=== Dataset extract ===

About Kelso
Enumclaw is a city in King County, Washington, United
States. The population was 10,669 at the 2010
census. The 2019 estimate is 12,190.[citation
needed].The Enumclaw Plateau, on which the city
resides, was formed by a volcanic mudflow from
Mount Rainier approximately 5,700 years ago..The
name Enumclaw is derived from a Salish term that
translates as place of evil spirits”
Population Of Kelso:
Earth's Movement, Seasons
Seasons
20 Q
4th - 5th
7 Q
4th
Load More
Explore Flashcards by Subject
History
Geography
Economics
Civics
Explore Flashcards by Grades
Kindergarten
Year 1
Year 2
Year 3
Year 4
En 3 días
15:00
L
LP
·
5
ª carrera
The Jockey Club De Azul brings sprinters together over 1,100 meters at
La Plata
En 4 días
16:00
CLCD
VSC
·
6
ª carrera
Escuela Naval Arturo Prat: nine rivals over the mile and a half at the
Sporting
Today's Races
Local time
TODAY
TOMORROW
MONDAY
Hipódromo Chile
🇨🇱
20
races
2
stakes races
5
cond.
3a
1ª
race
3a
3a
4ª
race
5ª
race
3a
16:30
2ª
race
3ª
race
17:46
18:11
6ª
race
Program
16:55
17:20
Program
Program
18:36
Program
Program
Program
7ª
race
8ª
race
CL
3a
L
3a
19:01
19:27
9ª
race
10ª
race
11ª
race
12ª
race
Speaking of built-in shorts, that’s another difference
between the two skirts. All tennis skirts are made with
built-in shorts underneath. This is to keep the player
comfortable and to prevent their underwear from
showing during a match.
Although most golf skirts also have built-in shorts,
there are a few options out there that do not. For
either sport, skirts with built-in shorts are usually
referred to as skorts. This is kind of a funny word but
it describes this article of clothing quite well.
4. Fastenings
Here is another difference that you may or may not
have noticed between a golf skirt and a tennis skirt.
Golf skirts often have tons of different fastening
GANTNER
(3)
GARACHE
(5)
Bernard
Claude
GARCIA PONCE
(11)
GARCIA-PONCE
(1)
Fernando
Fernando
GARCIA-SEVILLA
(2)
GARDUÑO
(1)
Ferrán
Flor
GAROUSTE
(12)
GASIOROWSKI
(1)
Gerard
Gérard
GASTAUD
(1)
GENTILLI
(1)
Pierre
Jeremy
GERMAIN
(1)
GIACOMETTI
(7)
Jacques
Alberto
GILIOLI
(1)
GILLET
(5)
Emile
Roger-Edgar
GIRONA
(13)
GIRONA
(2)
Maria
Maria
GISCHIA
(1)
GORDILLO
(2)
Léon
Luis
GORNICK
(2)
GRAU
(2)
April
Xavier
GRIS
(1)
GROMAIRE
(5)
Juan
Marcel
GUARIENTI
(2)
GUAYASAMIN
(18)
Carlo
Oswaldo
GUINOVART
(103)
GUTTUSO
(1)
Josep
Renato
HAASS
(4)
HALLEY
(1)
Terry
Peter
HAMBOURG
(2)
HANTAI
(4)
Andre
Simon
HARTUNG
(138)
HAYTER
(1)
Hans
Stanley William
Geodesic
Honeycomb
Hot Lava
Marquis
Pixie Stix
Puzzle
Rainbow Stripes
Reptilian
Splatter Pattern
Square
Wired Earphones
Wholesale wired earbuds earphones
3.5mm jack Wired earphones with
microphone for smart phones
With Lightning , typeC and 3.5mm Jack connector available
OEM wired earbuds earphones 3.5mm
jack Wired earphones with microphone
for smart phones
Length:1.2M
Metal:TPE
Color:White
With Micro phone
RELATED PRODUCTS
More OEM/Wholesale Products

===
=== Dataset extract ===

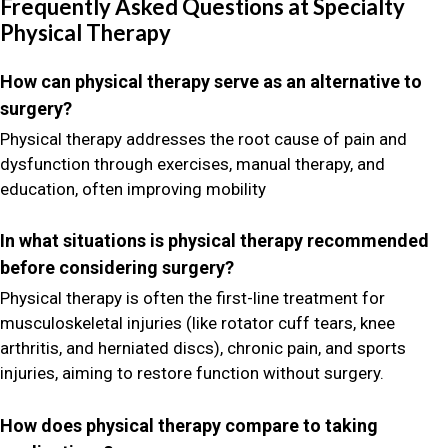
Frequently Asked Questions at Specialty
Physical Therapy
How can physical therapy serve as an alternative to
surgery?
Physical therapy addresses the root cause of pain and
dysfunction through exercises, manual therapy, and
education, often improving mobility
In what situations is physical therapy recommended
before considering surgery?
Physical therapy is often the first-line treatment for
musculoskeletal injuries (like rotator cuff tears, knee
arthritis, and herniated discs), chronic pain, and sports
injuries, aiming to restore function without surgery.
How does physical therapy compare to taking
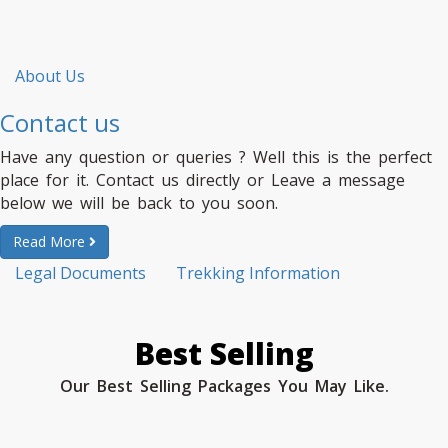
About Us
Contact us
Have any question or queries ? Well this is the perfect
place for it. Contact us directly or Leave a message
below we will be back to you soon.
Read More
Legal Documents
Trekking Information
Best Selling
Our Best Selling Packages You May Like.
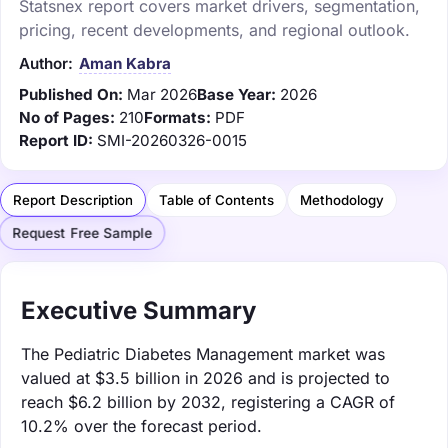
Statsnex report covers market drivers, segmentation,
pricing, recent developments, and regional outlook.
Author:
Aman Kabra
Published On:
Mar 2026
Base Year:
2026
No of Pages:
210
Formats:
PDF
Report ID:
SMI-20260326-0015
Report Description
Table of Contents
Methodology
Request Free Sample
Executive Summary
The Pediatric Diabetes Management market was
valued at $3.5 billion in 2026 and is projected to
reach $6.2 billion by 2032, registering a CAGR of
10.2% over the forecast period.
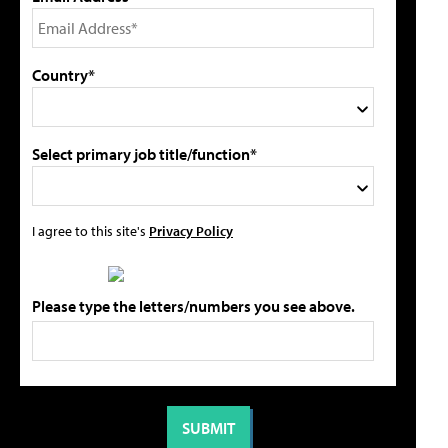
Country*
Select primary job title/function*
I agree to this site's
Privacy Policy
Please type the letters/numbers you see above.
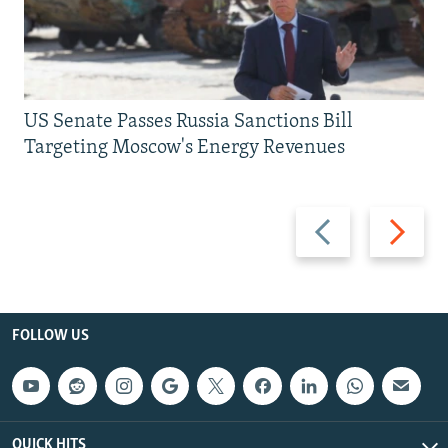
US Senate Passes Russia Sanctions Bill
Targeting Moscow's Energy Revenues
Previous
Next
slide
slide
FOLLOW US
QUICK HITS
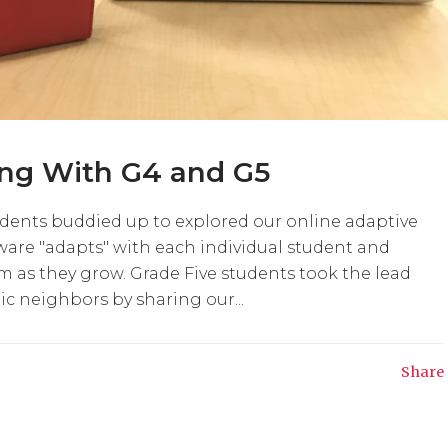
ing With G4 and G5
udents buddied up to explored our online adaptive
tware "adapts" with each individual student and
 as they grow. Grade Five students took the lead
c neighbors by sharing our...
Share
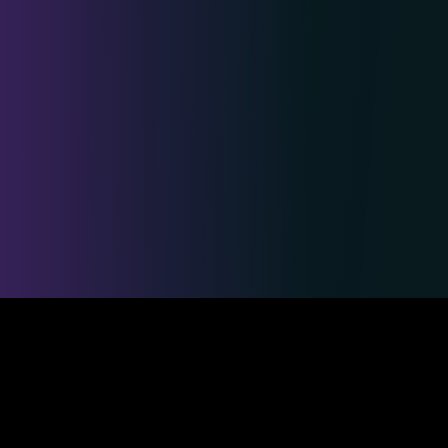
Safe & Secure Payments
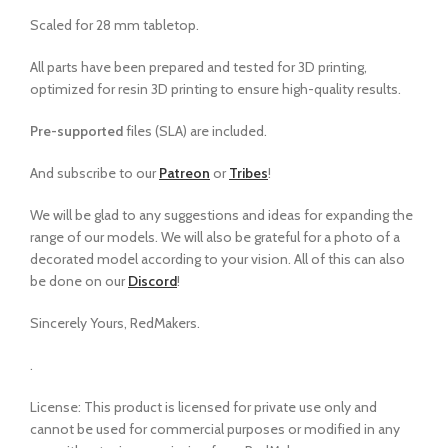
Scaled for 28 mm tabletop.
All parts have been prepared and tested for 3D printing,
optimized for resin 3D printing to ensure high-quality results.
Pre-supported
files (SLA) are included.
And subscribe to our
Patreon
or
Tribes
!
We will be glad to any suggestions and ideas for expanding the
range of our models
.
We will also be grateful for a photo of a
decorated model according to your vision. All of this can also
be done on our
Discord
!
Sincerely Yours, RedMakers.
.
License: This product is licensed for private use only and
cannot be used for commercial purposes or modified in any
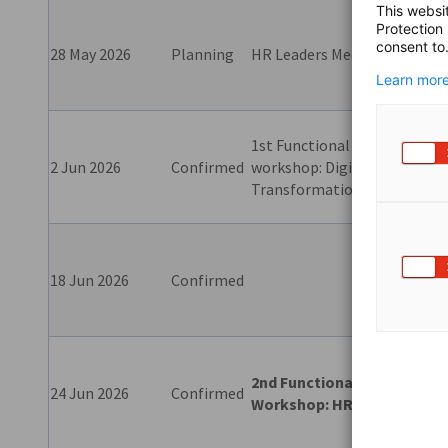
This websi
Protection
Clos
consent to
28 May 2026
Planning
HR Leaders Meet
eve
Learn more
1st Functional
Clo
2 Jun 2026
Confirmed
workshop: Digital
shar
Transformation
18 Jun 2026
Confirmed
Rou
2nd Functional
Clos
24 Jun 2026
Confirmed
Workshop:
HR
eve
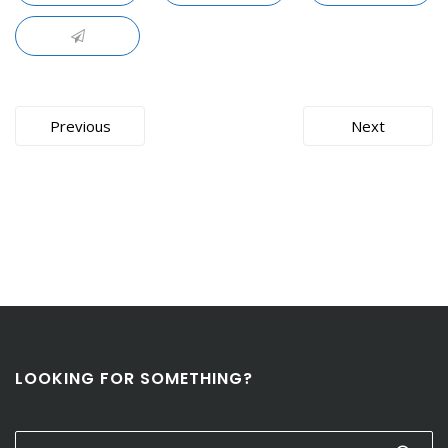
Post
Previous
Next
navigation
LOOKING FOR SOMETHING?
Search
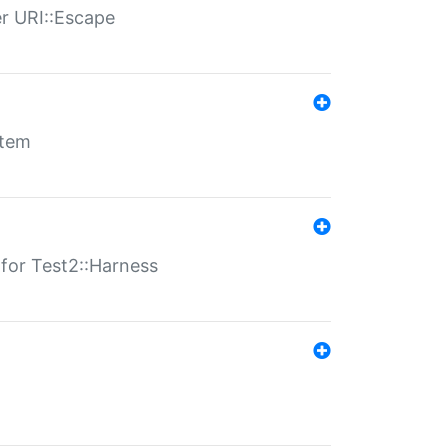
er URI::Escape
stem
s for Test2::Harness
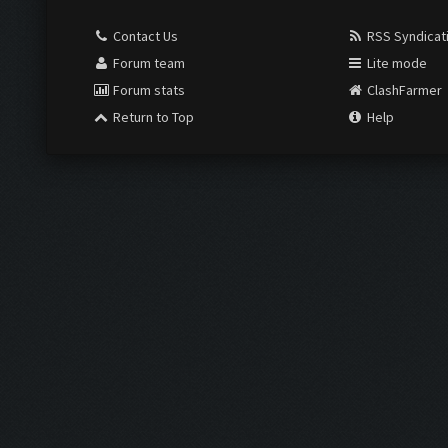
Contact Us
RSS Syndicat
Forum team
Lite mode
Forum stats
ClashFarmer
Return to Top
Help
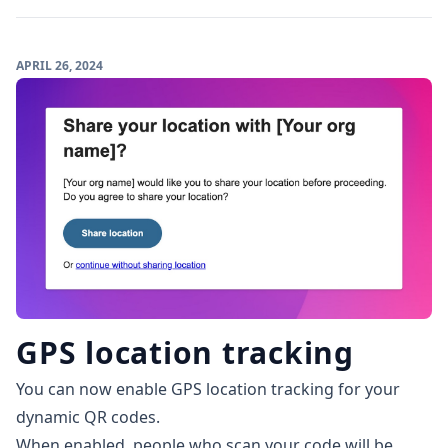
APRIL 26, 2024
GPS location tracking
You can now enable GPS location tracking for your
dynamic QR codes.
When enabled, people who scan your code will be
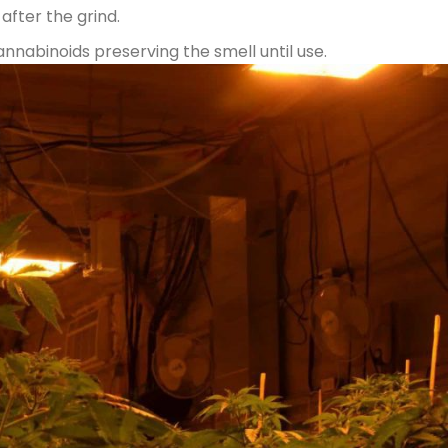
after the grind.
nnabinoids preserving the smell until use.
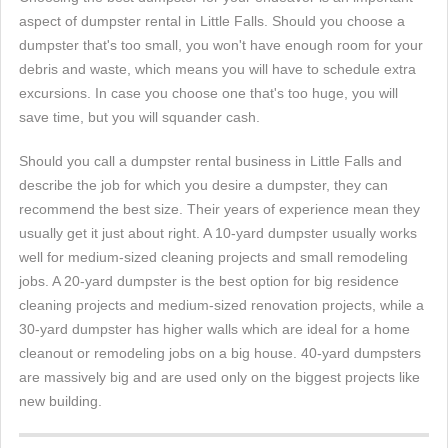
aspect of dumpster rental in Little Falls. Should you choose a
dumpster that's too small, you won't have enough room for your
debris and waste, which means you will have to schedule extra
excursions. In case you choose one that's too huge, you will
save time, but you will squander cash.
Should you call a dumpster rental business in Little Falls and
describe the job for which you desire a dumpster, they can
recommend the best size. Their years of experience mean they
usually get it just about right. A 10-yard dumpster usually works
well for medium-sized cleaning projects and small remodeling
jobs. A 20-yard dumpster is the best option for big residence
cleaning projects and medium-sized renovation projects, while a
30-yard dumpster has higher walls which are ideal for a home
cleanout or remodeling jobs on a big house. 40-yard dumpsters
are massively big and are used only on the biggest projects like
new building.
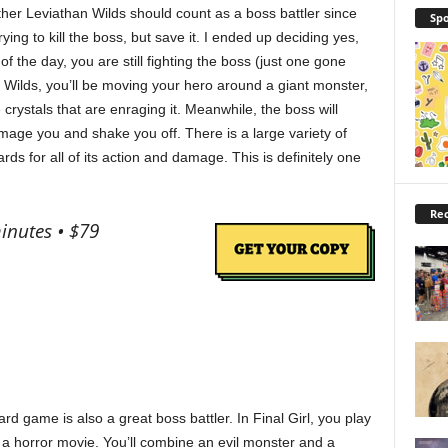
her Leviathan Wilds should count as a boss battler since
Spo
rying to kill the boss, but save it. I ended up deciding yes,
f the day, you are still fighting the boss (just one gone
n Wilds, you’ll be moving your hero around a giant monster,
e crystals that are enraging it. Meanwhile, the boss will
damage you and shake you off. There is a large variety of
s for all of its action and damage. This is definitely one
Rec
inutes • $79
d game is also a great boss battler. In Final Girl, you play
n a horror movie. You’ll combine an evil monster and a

===

§ **Task to carry out**
Exact copy, no pictures. Write out the lines in the entries above, starting with the line with "Targeting Moscow's Energy Revenues" and going on through the line with "All parts have", keeping both.

§ **Answer box**
Targeting Moscow's Energy Revenues
Previous
Next
slide
slide
FOLLOW US
QUICK HITS
ing With G4 and G5
udents buddied up to explored our online adaptive
tware "adapts" with each individual student and
 as they grow. Grade Five students took the lead
c neighbors by sharing our...
Share
Safe & Secure Payments
Scaled for 28 mm tabletop.
All parts have been prepared and tested for 3D printing,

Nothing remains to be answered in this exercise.